In the past few days I’ve encountered people in the throes of organizing holiday decorations. Some were carrying bags of conspicuously glistening accessories from the trunk of their car; others sorting through neglected paraphernalia in their basement lockers; some even proudly carried a wreath of real fir and pine. Already there are those who have ornamented their apartment door with a holiday trapping.
While we haven’t any especial ambition to do likewise, I confess nonetheless that it lifts my spirits to watch the ritual unfolding of festive activity. For now however we willingly confine our exhibition of holiday decorations to the Teddy Bear that I perpetually store in the console drawer and the spooky court jester that I got from my mother’s estate.
In the days when we were already at this time of the year in the southern United States, the need to decorate was zero. But even when we maintained the household on Laura Crescent and the condo in the By Ward Market, holiday decoration was almost non existent. In my office I probably hung a wreath on the inside of the main office door from the front hallway (not the building door) where it would be seen by those in the reception area. I recall that putting the decorations away in the New Year was always a highly abbreviated undertaking, exercised with a huffing settlement.

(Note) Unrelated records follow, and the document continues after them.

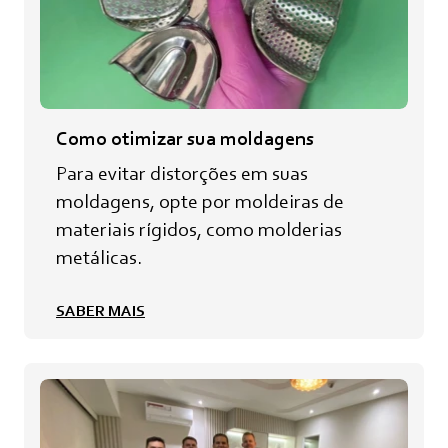
Como otimizar sua moldagens
Para evitar distorções em suas
moldagens, opte por moldeiras de
materiais rígidos, como molderias
metálicas.
SABER MAIS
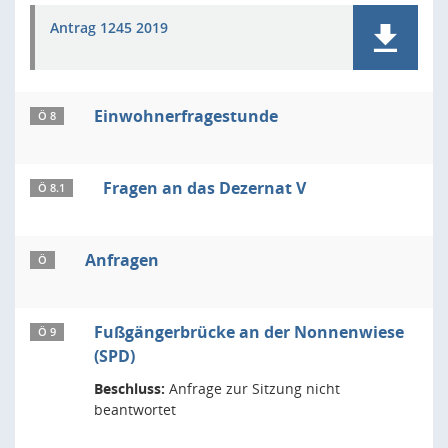
Antrag 1245 2019
Einwohnerfragestunde
Ö 8
Fragen an das Dezernat V
Ö 8.1
Anfragen
Ö
Fußgängerbrücke an der Nonnenwiese
Ö 9
(SPD)
Beschluss:
Anfrage zur Sitzung nicht
beantwortet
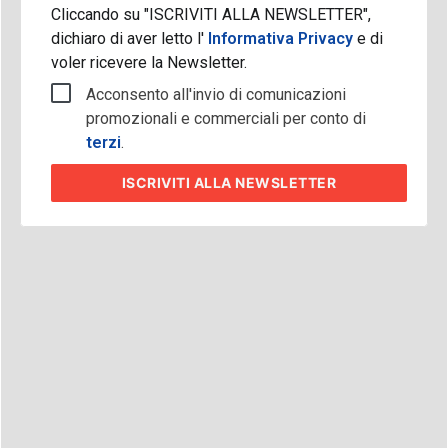
Cliccando su "ISCRIVITI ALLA NEWSLETTER",
dichiaro di aver letto l'
Informativa Privacy
e di
voler ricevere la Newsletter.
Acconsento all'invio di comunicazioni
promozionali e commerciali per conto di
terzi
.
ISCRIVITI
ALLA NEWSLETTER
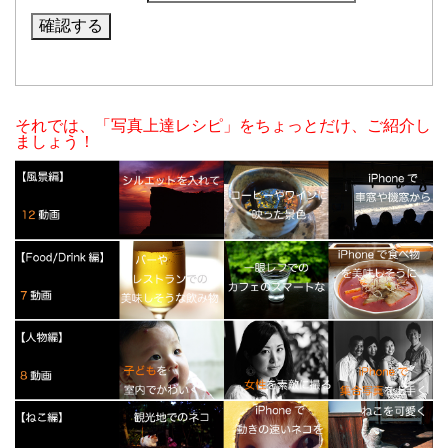
それでは、「写真上達レシピ」をちょっとだけ、ご紹介し
ましょう！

Now we have instead the comforting prospect of view across a windswept field upriver to the Village of Appleton. Every day the aspect is different, metaphorically reflecting the alternate states of my own personality. One thing I can say unequivocally is that the panorama, the changing colours, the flocks of geese are all stimulating.


Admittedly I have recalled many times the sandy version of winter in the subtropical climates. But the realization has increasingly emanated that that is a bygone era. Not only have we surpassed the novelty of the experience, we have confessed the diminution of every other ingredient that once may have exerted our eagerness. Instead we have resolved – whether by logic or instinct – to limit ourselves to domestic immediacy.

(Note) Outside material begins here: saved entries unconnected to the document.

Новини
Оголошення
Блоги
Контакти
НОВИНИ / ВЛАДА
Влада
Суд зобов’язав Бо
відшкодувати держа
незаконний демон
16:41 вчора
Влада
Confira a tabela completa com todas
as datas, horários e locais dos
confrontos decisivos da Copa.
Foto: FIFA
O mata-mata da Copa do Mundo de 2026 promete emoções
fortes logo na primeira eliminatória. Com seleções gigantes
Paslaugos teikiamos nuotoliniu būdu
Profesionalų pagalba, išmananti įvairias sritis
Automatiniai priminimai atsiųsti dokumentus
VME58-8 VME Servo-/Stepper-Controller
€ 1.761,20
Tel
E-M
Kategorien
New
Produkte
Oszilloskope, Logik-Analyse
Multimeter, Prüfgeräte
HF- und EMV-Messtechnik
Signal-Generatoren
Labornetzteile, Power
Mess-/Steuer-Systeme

Meanwhile there are those – all of whom continue to be mobile – who have planned lavish cruises about the Caribbean, along the coasts of Africa and South America. I commend them for their industry. But for whatever reason I am content to dissolve my wintertime angst by other means. Lest this were to sound unforgivably unadventurous, I am quick to note that my current preoccupations are primarily motivated by fundamentals. I have outstanding medical and dental issues which can only be fully addressed with the expiation of time (depending upon surgeons and natural healing). Being beyond the realm of insurable exposure is not a risk I am about the assume by any line of possibly specious argument. More importantly I have unraveled a scope of native activity which appeals to me far more urgently.
You will forgive me, dear Reader, if I prefer to indulge my personal peculiarities in private. This is not meant to disappoint or disguise; rather, to acknowledge the irrelevance of my trifling self-absorption. If I were to capitulate to my silly brown study (être plongé dans ses pensées) it amounts to proof of little more than satisfaction. There is no other standard of either convenience or acceptability. In the end these modest daydreams or pressing neuroses are but estimates of the existential necessity for performance.